Buddy, you want to be on a mule because he ain't going to cross that creek if he's going to die.
So if you're on his back, you're going to be safe.
If you cue him to go up the side of this bluffy mountain, if he'll go, just trust him.
A horse might get up there and roll off.
And I'm not talking bad about horses.
I mean, horses are dominant, the most, for sure, most popular equine animal.
Mules are about 10% of the equine world.
But what I love about mules, what I love about them, is that they're very difficult to train.
And that's why people don't go to them as quickly as they do a horse.
They're very difficult to train.
But a well-trained mule is an incredible animal.
And it's an incredibly safe animal.
And I want to be on the back of a mule when I'm in rough country.
But the thing that works against the mule, I should be like the mule marketing guy for the planet.
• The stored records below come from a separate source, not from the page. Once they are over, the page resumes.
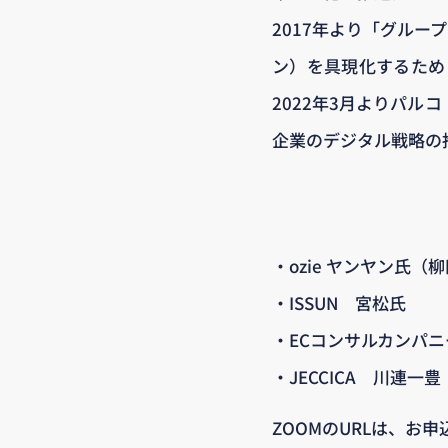
2017年より「グルー
ン）を具現化するため
2022年3月よりパル
企業のデジタル戦略の
・ozie ヤンヤン氏（
・ISSUN 宮松氏
・ECコンサルカンパ
・JECCICA 川連一豊
ZOOMのURLは、お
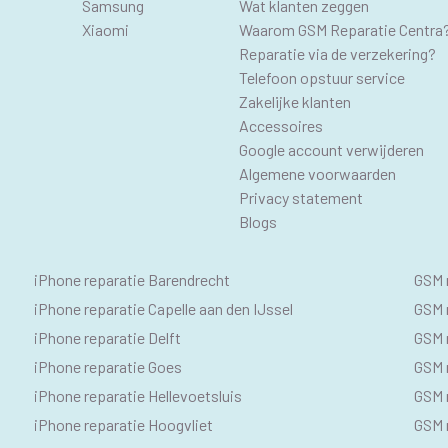
Samsung
Wat klanten zeggen
Xiaomi
Waarom GSM Reparatie Centra
Reparatie via de verzekering?
Telefoon opstuur service
Zakelijke klanten
Accessoires
Google account verwijderen
Algemene voorwaarden
Privacy statement
Blogs
IPHONE
SE
iPhone reparatie Barendrecht
GSM 
SEO
GS
iPhone reparatie Capelle aan den IJssel
GSM r
iPhone reparatie Delft
GSM r
TEKSTEN
iPhone reparatie Goes
GSM 
iPhone reparatie Hellevoetsluis
GSM 
iPhone reparatie Hoogvliet
GSM r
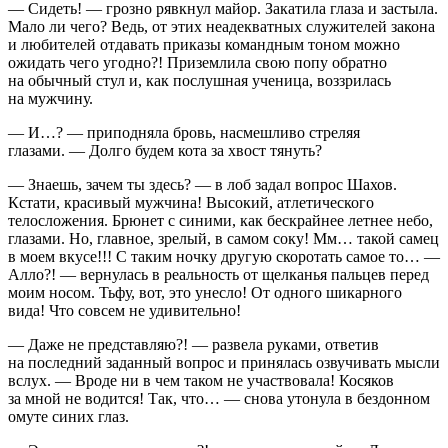
— Сидеть! — грозно рявкнул майор. Закатила глаза и застыла.
Мало ли чего? Ведь, от этих неадекватных служителей закона
и любителей отдавать приказы командным тоном можно
ожидать чего угодно?! Приземлила свою попу обратно
на обычный стул и, как послушная ученица, воззрилась
на мужчину.
— И…? — приподняла бровь, насмешливо стреляя
глазами. — Долго будем кота за хвост тянуть?
— Знаешь, зачем ты здесь? — в лоб задал вопрос Шахов.
Кстати, красивый мужчина! Высокий, атлетического
телосложения. Брюнет с синими, как бескрайнее
летн
ее небо,
глазами. Но, главное, зрелый, в самом соку! Мм… такой самец
в моем вкусе!!! С таким ночку другую скоротать самое то… —
Алло?! — вернулась в реальность от щелканья пальцев перед
моим носом. Тьфу, вот, это унесло! От одного шикарного
вида! Что совсем не удивительно!
— Даже не представляю?! — развела руками, ответив
на последний заданный вопрос и принялась озвучивать мысли
вслух. — Вроде ни в чем таком не участвовала!
Косяк
ов
за мной не водится! Так, что… — снова утонула в бездонном
омуте синих глаз.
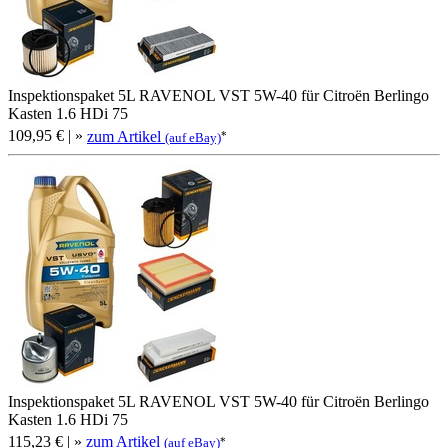
Inspektionspaket 5L RAVENOL VST 5W-40 für Citroën Berlingo
Kasten 1.6 HDi 75
109,95 €
| »
zum Artikel
*
(auf eBay)
Inspektionspaket 5L RAVENOL VST 5W-40 für Citroën Berlingo
Kasten 1.6 HDi 75
115,23 €
| »
zum Artikel
*
(auf eBay)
Because we need some better PR.
Because what happens is people get a mule, don't understand how a mule works because he thinks way different than a horse.
Much more difficult to train.
And a mule never forgets.
I had a—yeah, well, I'll tell you something somebody else said.
A mule never forgets, and you can mess up a mule very quickly.
And so what happens is I get a mule and start to train it, start having some problems with him, and problems could be— I mean, just a variety of different ways.
And then I sell that mule because I can't do anything with it.
And the next guy gets it and he starts adding problems because he's getting a mule with a problem.
And then basically a mule has five different owners and every one of them has put their own problem on that mule.
And that mule basically becomes like a wild beast.
And so people know like stubborn as a mule, man, you don't.
I mean, you'll hear a lot of legit cowboys and guys say, man, you don't want anything to do with a mule.
What I learned that I had to do was get mules from the time they were young.
I didn't want a mule that had been messed with by anybody else.
I want to know every interaction that that animal has had with a human.
I've had a lot of luck with that in training these mules.
I love it.
They're safe in the mountains.
The reason I want to ride mules is to get deeper into wild places and stay longer.
And there's some romance involved in it, which I have zero shame over.
Sometimes when I ride mules with Rinella, he's like, we could just walk.
But then outfitters out west sometimes have big herds, big stocks of animals.
So the mule trade world is...
There's a lot of...
There's trainers all over the country, and there's great Western mule trainers, but there are a lot of trainers in the East that train mules year-round, and then they take them to these big mule sales in the Western United States and sell them for big money.
So this is a secret I will let you in on.
You could come to Arkansas and buy a mule for $1,000 that you'd pay probably $4,000 to $5,000 just for hauling them and selling them somewhere in Idaho.